[Entries taken from a collection]
=======
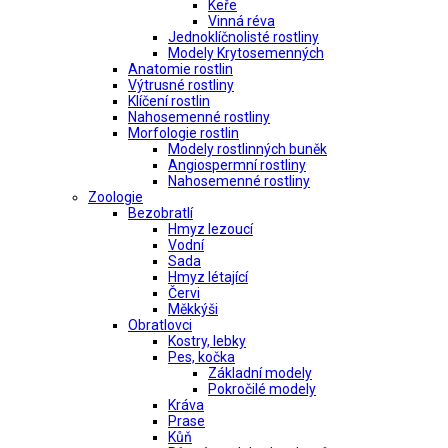
Keře
Vinná réva
Jednoklíčnolisté rostliny
Modely Krytosemenných
Anatomie rostlin
Výtrusné rostliny
Klíčení rostlin
Nahosemenné rostliny
Morfologie rostlin
Modely rostlinných buněk
Angiospermní rostliny
Nahosemenné rostliny
Zoologie
Bezobratlí
Hmyz lezoucí
Vodní
Sada
Hmyz létající
Červi
Měkkýši
Obratlovci
Kostry, lebky
Pes, kočka
Základní modely
Pokročilé modely
Kráva
Prase
Kůň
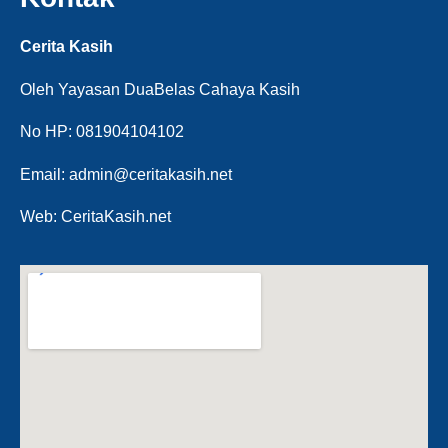
Cerita Kasih
Oleh Yayasan DuaBelas Cahaya Kasih
No HP: 081904104102
Email: admin@ceritakasih.net
Web: CeritaKasih.net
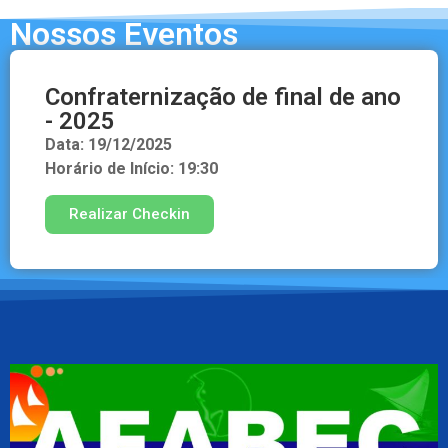
Nossos Eventos
Confraternização de final de ano
- 2025
Data: 19/12/2025
Horário de Início: 19:30
Realizar Checkin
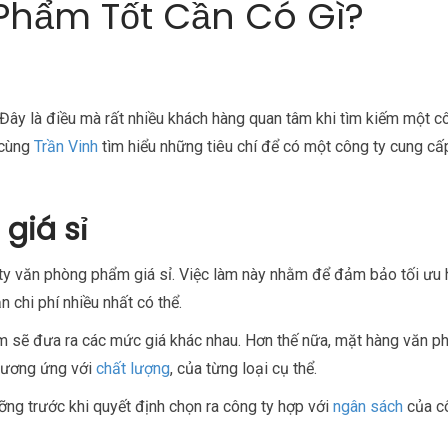
Phẩm Tốt Cần Có Gì?
 Đây là điều mà rất nhiều khách hàng quan tâm khi tìm kiếm một c
 cùng
Trần Vinh
tìm hiểu những tiêu chí để có một công ty cung cấ
giá sỉ
 ty văn phòng phẩm giá sỉ. Việc làm này nhằm để đảm bảo tối ưu 
 chi phí nhiều nhất có thể.
 sẽ đưa ra các mức giá khác nhau. Hơn thế nữa, mặt hàng văn p
 tương ứng với
chất lượng
, của từng loại cụ thể.
ỡng trước khi quyết định chọn ra công ty hợp với
ngân sách
của c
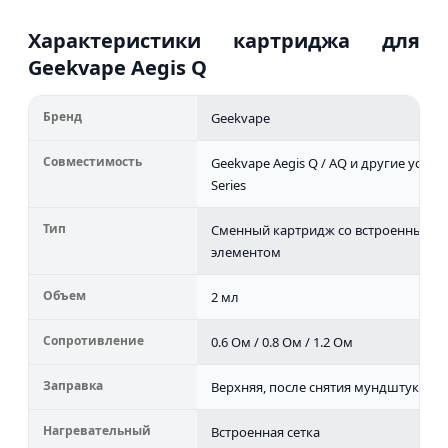
Характеристики картриджа для
Geekvape Aegis Q
Бренд
Geekvape
Совместимость
Geekvape Aegis Q / AQ и другие устро
Series
Тип
Сменный картридж со встроенным н
элементом
Объем
2 мл
Сопротивление
0.6 Ом / 0.8 Ом / 1.2 Ом
Заправка
Верхняя, после снятия мундштука
Нагревательный
Встроенная сетка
=======
§ Task goal
All entries above should be returned exactly, apart from their pictures.

§ Response to this exercise
Keře
Vinná réva
Jednoklíčnolisté rostliny
Modely Krytosemenných
Anatomie rostlin
Výtrusné rostliny
Klíčení rostlin
Nahosemenné rostliny
Morfologie rostlin
Modely rostlinných buněk
Angiospermní rostliny
Nahosemenné rostliny
Zoologie
Bezobratlí
Hmyz lezoucí
Vodní
Sada
Hmyz létající
Červi
Měkkýši
Obratlovci
Kostry, lebky
Pes, kočka
Základní modely
Pokročilé modely
Kráva
Prase
Kůň
Cerita Kasih
Oleh Yayasan DuaBelas Cahaya Kasih
No HP: 081904104102
Email: admin@ceritakasih.net
Web: CeritaKasih.net
Nossos Eventos
Confraternização de final de ano
- 2025
Data: 19/12/2025
Horário de Início: 19:30
Realizar Checkin
Phẩm Tốt Cần Có Gì?
 Đây là điều mà rất nhiều khách hàng quan tâm khi tìm kiếm một c
 cùng
Trần Vinh
tìm hiểu những tiêu chí để có một công ty cung cấ
giá sỉ
 ty văn phòng phẩm giá sỉ. Việc làm này nhằm để đảm bảo tối ưu 
 chi phí nhiều nhất có thể.
 sẽ đưa ra các mức giá khác nhau. Hơn thế nữa, mặt hàng văn p
 tương ứng với
chất lượng
, của từng loại cụ thể.
ỡng trước khi quyết định chọn ra công ty hợp với
ngân sách
của c
Характеристики картриджа для
Geekvape Aegis Q
Бренд
Geekvape
Совместимость
Geekvape Aegis Q / AQ и другие устро
Series
Тип
Сменный картридж со встроенным н
элементом
Объем
2 мл
Сопротивление
0.6 Ом / 0.8 Ом / 1.2 Ом
Заправка
Верхняя, после снятия мундштука
Нагревательный
Встроенная сетка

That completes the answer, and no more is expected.